Tournament information
- Dates: 11–19 November 2023
- Venue: Aldersley Leisure Village
- Location: Wolverhampton, England
- Organisation(s): Professional Darts Corporation (PDC)
- Format: Legs
- Prize fund: £650,000
- Winner's share: £150,000
- Nine-dart finish: Ryan Searle
- High checkout: 170; Krzysztof Ratajski; Luke Humphries; Rob Cross;

Champion(s)
- Luke Humphries

= 2023 Grand Slam of Darts =

The 2023 Grand Slam of Darts (known for sponsorship reasons as the Mr Vegas Grand Slam of Darts) was the seventeenth staging of the Grand Slam of Darts, organised by the Professional Darts Corporation. The event took place at the Aldersley Leisure Village, Wolverhampton, 11–19 November 2023.

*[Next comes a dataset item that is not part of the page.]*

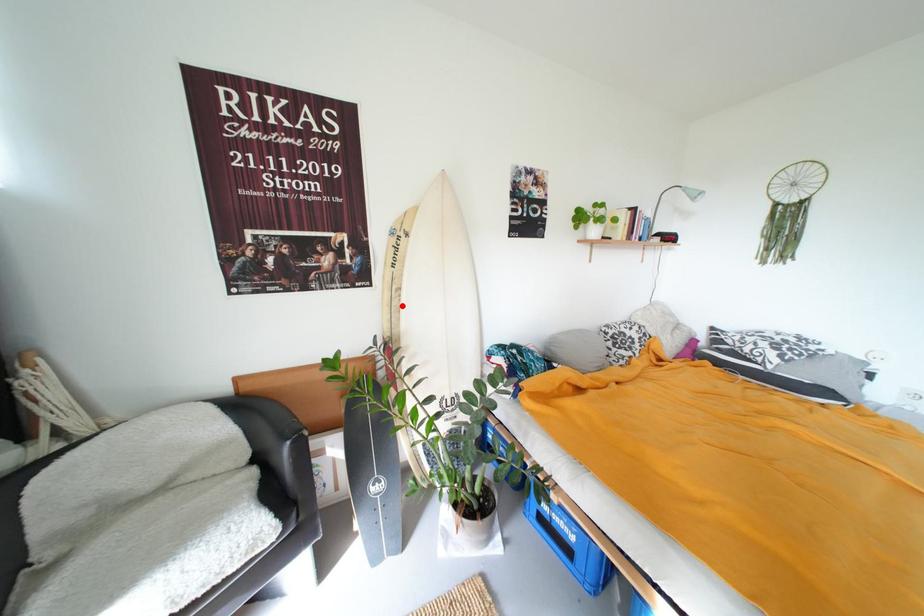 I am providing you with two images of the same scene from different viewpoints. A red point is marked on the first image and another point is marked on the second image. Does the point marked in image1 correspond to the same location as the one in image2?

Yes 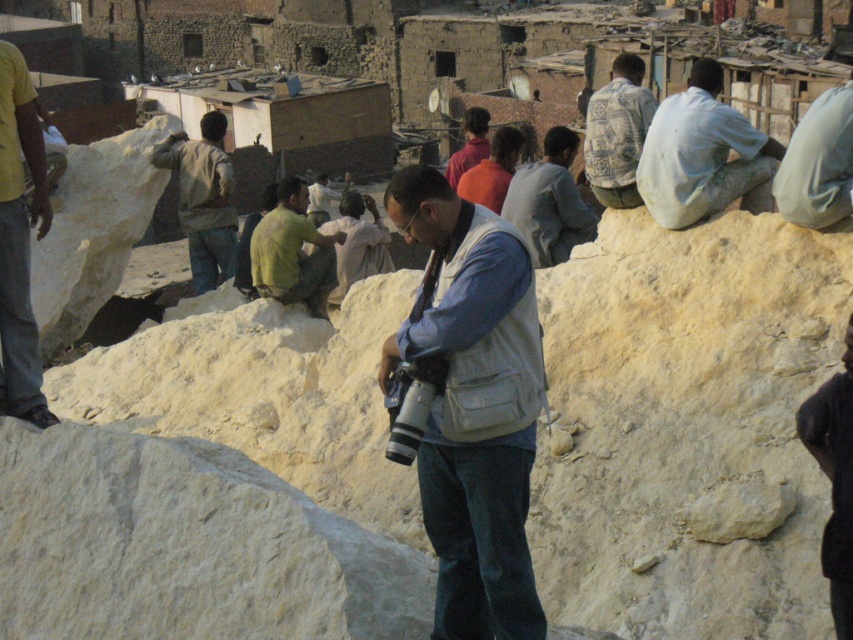 You are a photographer standing at the center of the scene. You need to take a photo of the yellow cotton shirt at left. Where should you position your camera to capture it in the frame?

The yellow cotton shirt at left is located at point 2D coordinates of (x=19, y=241). To capture it in the frame, position your camera so that it faces towards the lower left area of the scene.

You are a photographer standing near the salt mound and you want to take a photo of both the yellow cotton shirt at left and the light gray fabric shirt at upper center. Which shirt should you focus on first to ensure both are in sharp focus?

You should focus on the yellow cotton shirt at left first because it is closer to the viewer than the light gray fabric shirt at upper center. By focusing on the closer object, the depth of field may help keep both in focus.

Michael Smith was the defending champion, after defeating Nathan Aspinall 16–5 in the 2022 final, however, he was eliminated during the group stage. Luke Humphries won his second major and first Grand Slam title by defeating Rob Cross 16–8 in the final. Humphries won every match he played in the tournament, hitting six 100+ averages in the process.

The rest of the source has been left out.